Welcome to the forum, by the way.


----------



## nyp165

Hmm good to know. Sadly don't have any dogs yet. One of these days when I actually have some space. Thanks for the info.


----------



## nyp165

UPDATE: Just talked to the BLM office in St. George (435-688-3200) and they have special pig hunting packet that they are emailing me. Details where they spend most of their time apparently. They also said there are about 100 pigs in the area. It seems the population might be growing then. From what I see online, 1-2 years ago they were saying 40-50 pigs.


----------



## colorcountrygunner

I always thought about going down and hunting them when I was living in Cedar City. I never got around to it though. I had the same packet you are talking about mailed to me. One of the posters on this forum from St. George has seen them before. As has been said, if you don't have dogs I would expect it to be a tough hunt. It's a fairly small number of pigs roaming around a very large area.


----------



## Spotnstalk

A pig population almost certainly grew. They get hard to hunt when they are pressured and very smart animals. They say you have to eliminate 75% of the population to keep it from growing. Once they are there they are most likely there to stay


----------



## nyp165

Hmm thanks for the info. Sadly I don't have any dogs yet. I might still go give it a try. Even if I don't come across any hogs at least I would a good time tromping around a part of the country I have never seen. 

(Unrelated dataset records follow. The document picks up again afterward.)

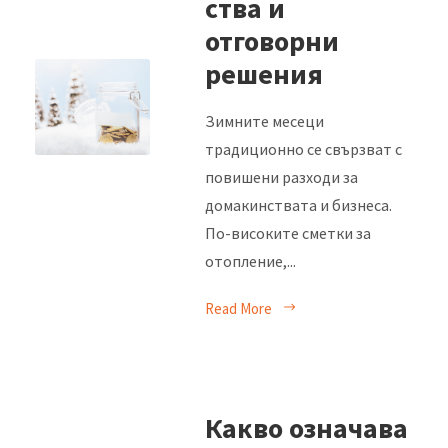
ства и
отговорни
решения
Зимните месеци
традиционно се свързват с
повишени разходи за
домакинствата и бизнеса.
По-високите сметки за
отопление,...
Read More
Какво означава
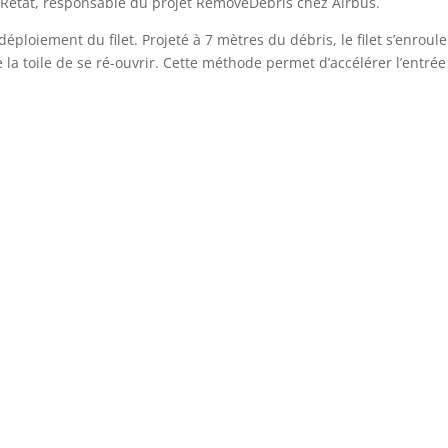
Retat, responsable du projet RemoveDebris chez Airbus.
déploiement du filet. Projeté à 7 mètres du débris, le filet s’enroule
la toile de se ré-ouvrir. Cette méthode permet d’accélérer l’entré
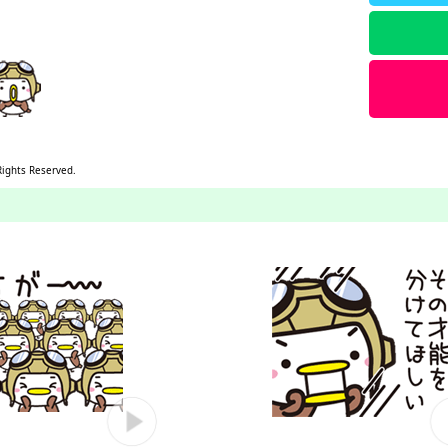
Rights Reserved.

Any tips to improve the chances of a dogless hog hunt in the Arizona Strip?


----------



## mikevanwilder

Find water, get a scatter gun and get in the thick and nasty. That's where they hang out most days. 
I know High Top Outfitters has a few guys that will run dogs down there for you if that is a way you want to go.


----------



## ThaCrabapple

Find water. From water find recent sign. Bait recent sign.

Big pigs are still out there.


----------